[About this exercise] Reproduce exactly the lines below from the one containing "full of style" through the one containing "styles, they all", including both, and nothing else.

[Supplied records]

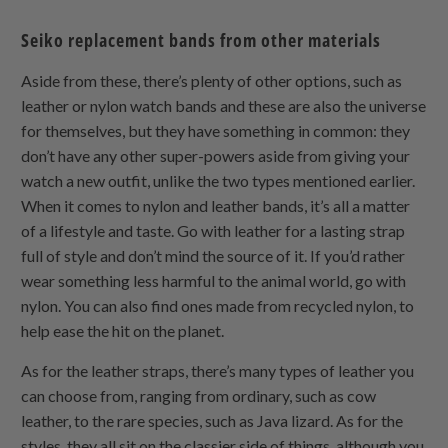
Seiko replacement bands from other materials
Aside from these, there’s plenty of other options, such as
leather or nylon watch bands and these are also the universe
for themselves, but they have something in common: they
don’t have any other super-powers aside from giving your
watch a new outfit, unlike the two types mentioned earlier.
When it comes to nylon and leather bands, it’s all a matter
of a lifestyle and taste. Go with leather for a lasting strap
full of style and don’t mind the source of it. If you’d rather
wear something less harmful to the animal world, go with
nylon. You can also find ones made from recycled nylon, to
help ease the hit on the planet.
As for the leather straps, there’s many types of leather you
can choose from, ranging from ordinary, such as cow
leather, to the rare species, such as Java lizard. As for the
styles, they all sit on the classier side of things, although you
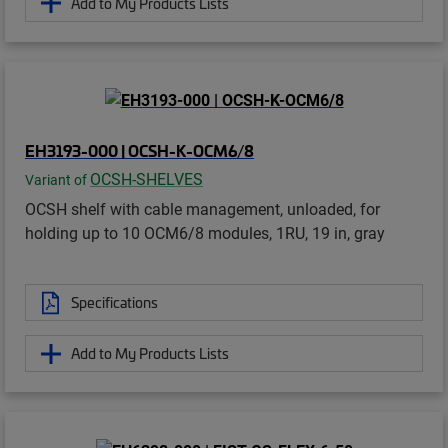
Add to My Products Lists
EH3193-000 | OCSH-K-OCM6/8
OCSH-SHELVES
Variant of
OCSH shelf with cable management, unloaded, for
holding up to 10 OCM6/8 modules, 1RU, 19 in, gray
Specifications
Add to My Products Lists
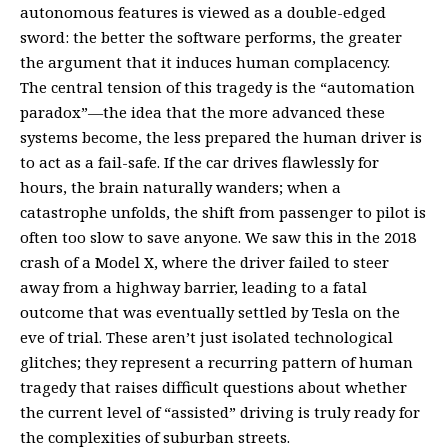
autonomous features is viewed as a double-edged
sword: the better the software performs, the greater
the argument that it induces human complacency.
The central tension of this tragedy is the “automation
paradox”—the idea that the more advanced these
systems become, the less prepared the human driver is
to act as a fail-safe. If the car drives flawlessly for
hours, the brain naturally wanders; when a
catastrophe unfolds, the shift from passenger to pilot is
often too slow to save anyone. We saw this in the 2018
crash of a Model X, where the driver failed to steer
away from a highway barrier, leading to a fatal
outcome that was eventually settled by Tesla on the
eve of trial. These aren’t just isolated technological
glitches; they represent a recurring pattern of human
tragedy that raises difficult questions about whether
the current level of “assisted” driving is truly ready for
the complexities of suburban streets.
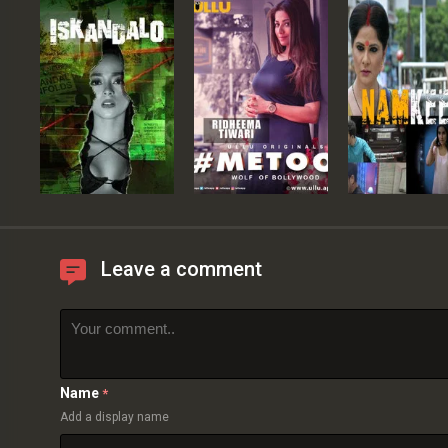
Leave a comment
Name
*
Add a display name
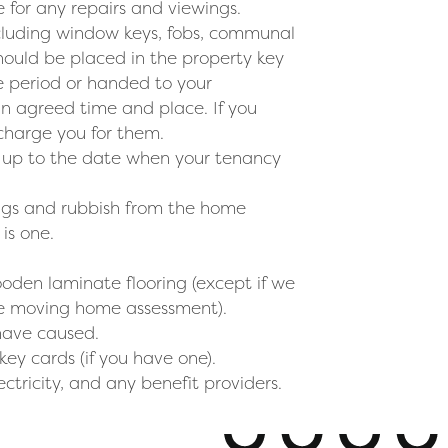
 for any repairs and viewings.
including window keys, fobs, communal
hould be placed in the property key
ce period or handed to your
n agreed time and place. If you
 charge you for them.
d up to the date when your tenancy
ings and rubbish from the home
is one.
oden laminate flooring (except if we
the moving home assessment).
have caused.
key cards (if you have one).
ectricity, and any benefit providers.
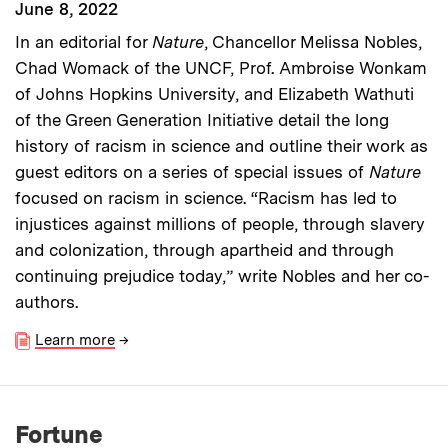
June 8, 2022
In an editorial for
Nature
, Chancellor Melissa Nobles,
Chad Womack of the UNCF, Prof. Ambroise Wonkam
of Johns Hopkins University, and Elizabeth Wathuti
of the Green Generation Initiative detail the long
history of racism in science and outline their work as
guest editors on a series of special issues of
Nature
focused on racism in science. “Racism has led to
injustices against millions of people, through slavery
and colonization, through apartheid and through
continuing prejudice today,” write Nobles and her co-
authors.
Learn more
→
Fortune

[Solution below]
full of style and don’t mind the source of it. If you’d rather
wear something less harmful to the animal world, go with
nylon. You can also find ones made from recycled nylon, to
help ease the hit on the planet.
As for the leather straps, there’s many types of leather you
can choose from, ranging from ordinary, such as cow
leather, to the rare species, such as Java lizard. As for the
styles, they all sit on the classier side of things, although you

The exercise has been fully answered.